In my current understanding, (1) smart contracts are code stored in the blockchain network, and access the data in the blockchain network. (When we deploy contracts, we'll get the storage address)

(2) Lightweight nodes are those that do not download all the chaindata from network.

Correct me if I'm getting it wrong, but I believe that lightweight node can interact with smart contracts (Metamask?) It simply doesn't have to ability to fully verify the data it downloaded.

My problems are as follow: (1) Since the lightweight node doesn't have all data, how does it interact with the smart contract? Is the chaindata downloaded upon each request?

(2) While the code of smart contract may remain the same, the data will change with each update. How does the node know where to look for the updated data?

(3) Are code or data downloaded with other data that are useless for the smart contract?

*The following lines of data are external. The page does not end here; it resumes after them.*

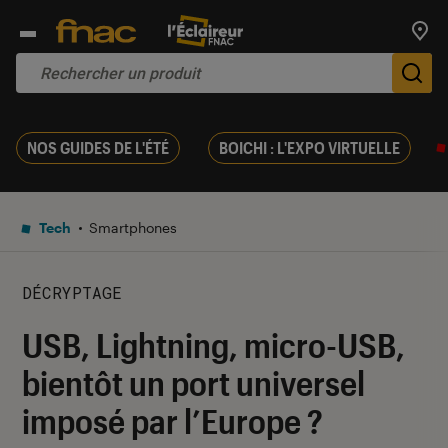
Trouv
De
NOS GUIDES DE L'ÉTÉ
BOICHI : L'EXPO VIRTUELLE
Tech
Smartphones
DÉCRYPTAGE
USB, Lightning, micro-USB,
bientôt un port universel
imposé par l’Europe ?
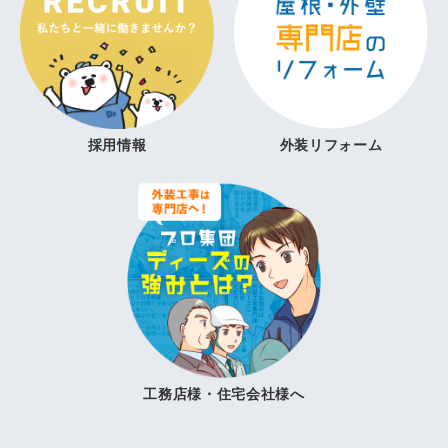
採用情報
外装リフォーム
工務店様・住宅会社様へ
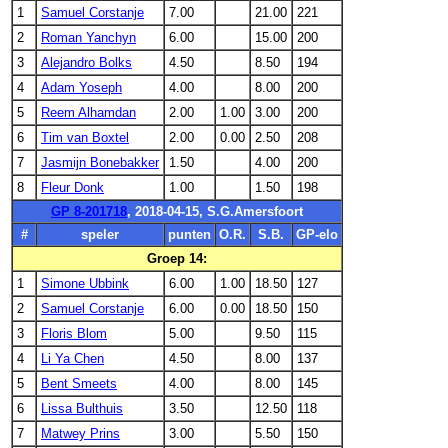
1
Samuel Corstanje
7.00
21.00
221
2
Roman Yanchyn
6.00
15.00
200
3
Alejandro Bolks
4.50
8.50
194
4
Adam Yoseph
4.00
8.00
200
5
Reem Alhamdan
2.00
1.00
3.00
200
6
Tim van Boxtel
2.00
0.00
2.50
208
7
Jasmijn Bonebakker
1.50
4.00
200
8
Fleur Donk
1.00
1.50
198
GP 8-201718
, 2018-04-15, S.G.Amersfoort
#
speler
punten
O.R.
S.B.
GP-elo
Groep 14:
1
Simone Ubbink
6.00
1.00
18.50
127
2
Samuel Corstanje
6.00
0.00
18.50
150
3
Floris Blom
5.00
9.50
115
4
Li Ya Chen
4.50
8.00
137
5
Bent Smeets
4.00
8.00
145
6
Lissa Bulthuis
3.50
12.50
118
7
Matwey Prins
3.00
5.50
150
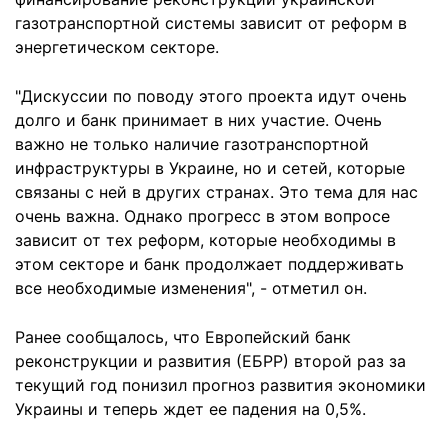
газотранспортной системы зависит от реформ в
энергетическом секторе.
"Дискуссии по поводу этого проекта идут очень
долго и банк принимает в них участие. Очень
важно не только наличие газотранспортной
инфраструктуры в Украине, но и сетей, которые
связаны с ней в других странах. Это тема для нас
очень важна. Однако прогресс в этом вопросе
зависит от тех реформ, которые необходимы в
этом секторе и банк продолжает поддерживать
все необходимые изменения", - отметил он.
Ранее сообщалось, что Европейский банк
реконструкции и развития (ЕБРР) второй раз за
текущий год понизил прогноз развития экономики
Украины и теперь ждет ее падения на 0,5%.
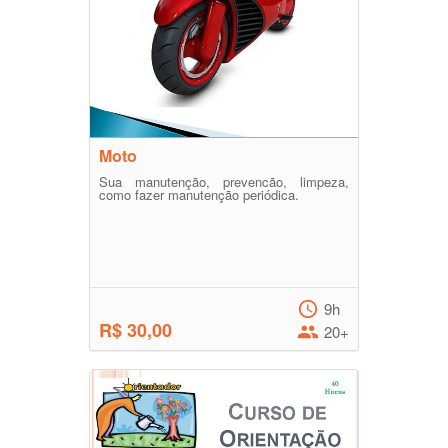
Moto
Sua manutenção, prevencão, limpeza,
como fazer manutenção periódica.
9h
R$ 30,00
20+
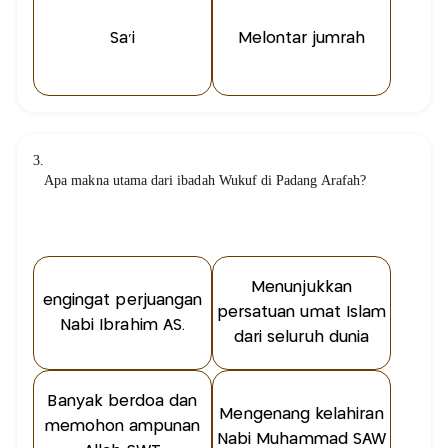
Sa'i
Melontar jumrah
3.
Apa makna utama dari ibadah Wukuf di Padang Arafah?
Menunjukkan
engingat perjuangan
persatuan umat Islam
Nabi Ibrahim AS.
dari seluruh dunia
Banyak berdoa dan
Mengenang kelahiran
memohon ampunan
Nabi Muhammad SAW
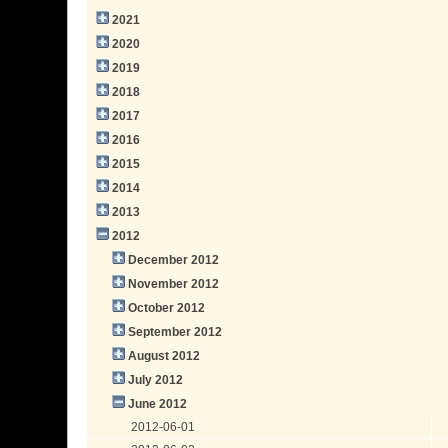
2021
2020
2019
2018
2017
2016
2015
2014
2013
2012
December 2012
November 2012
October 2012
September 2012
August 2012
July 2012
June 2012
2012-06-01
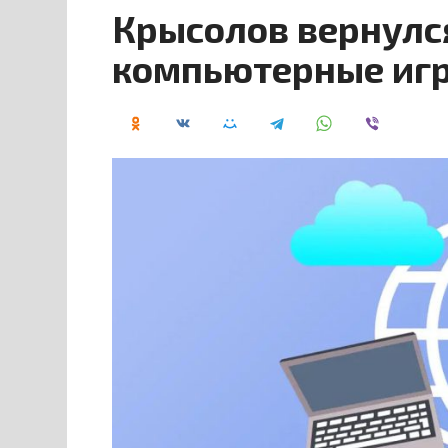
Крысолов вернулся
компьютерные игр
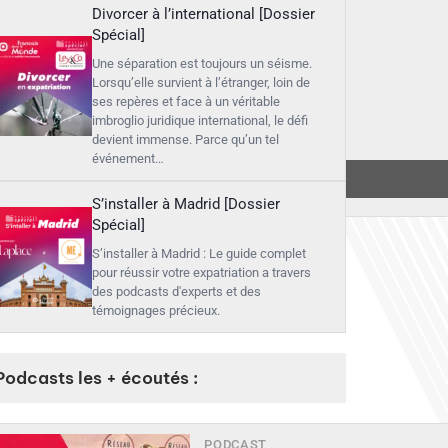
Divorcer à l’international [Dossier
Spécial]
Une séparation est toujours un séisme.
Lorsqu’elle survient à l’étranger, loin de
ses repères et face à un véritable
imbroglio juridique international, le défi
devient immense. Parce qu’un tel
événement…
▶︎
Écouter
S’installer à Madrid [Dossier
Spécial]
S’installer à Madrid : Le guide complet
pour réussir votre expatriation a travers
des podcasts d'experts et des
témoignages précieux.
Podcasts les + écoutés :
PODCAST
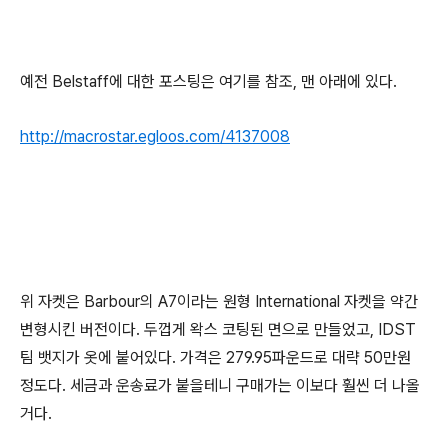
예전 Belstaff에 대한 포스팅은 여기를 참조, 맨 아래에 있다.
http://macrostar.egloos.com/4137008
위 자켓은 Barbour의 A7이라는 원형 International 자켓을 약간
변형시킨 버전이다. 두껍게 왁스 코팅된 면으로 만들었고, IDST
팀 뱃지가 옷에 붙어있다. 가격은 279.95파운드로 대략 50만원
정도다. 세금과 운송료가 붙을테니 구매가는 이보다 훨씬 더 나올
거다.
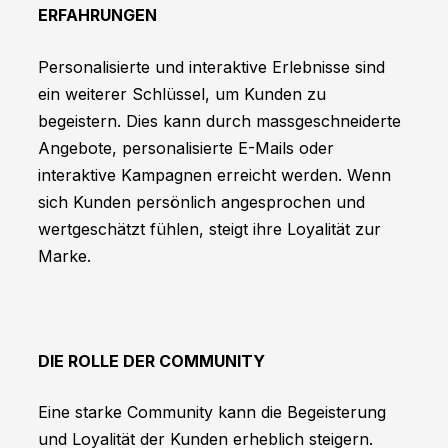
ERFAHRUNGEN
Personalisierte und interaktive Erlebnisse sind
ein weiterer Schlüssel, um Kunden zu
begeistern. Dies kann durch massgeschneiderte
Angebote, personalisierte E-Mails oder
interaktive Kampagnen erreicht werden. Wenn
sich Kunden persönlich angesprochen und
wertgeschätzt fühlen, steigt ihre Loyalität zur
Marke.
DIE ROLLE DER COMMUNITY
Eine starke Community kann die Begeisterung
und Loyalität der Kunden erheblich steigern.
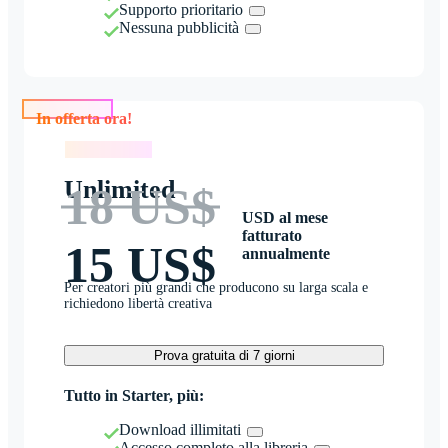
Supporto prioritario
Nessuna pubblicità
In offerta ora!
In offerta ora!
Unlimited
18 US$
USD al mese
fatturato
15 US$
annualmente
Per creatori più grandi che producono su larga scala e
richiedono libertà creativa
Prova gratuita di 7 giorni
Tutto in Starter, più:
Download illimitati
Accesso completo alla libreria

I figured this is possible since the code and data are stored in blocks with other transactions, and if downloads are in the unit of "blocks" then it will include other data

(4) Any suggestions on how can I monitor these network usages?


1 Answer 1


Lightwallets are basically modules that provide the functionality for signing transactions locally on your PC or in your browser. These signed transaction are sent via RPC to a remote full node, where they are added to the blockchain.

So light wallets do have access to the entire chain and all contracts without having to download the chain data, not even partially on request.

Interaction with the contracts is therefore through the remote node, and the remote node always has access to the most recent data, as long as it is in sync.

Metamask illustrates nicely how a light wallet works in its Architecture section of its github readme.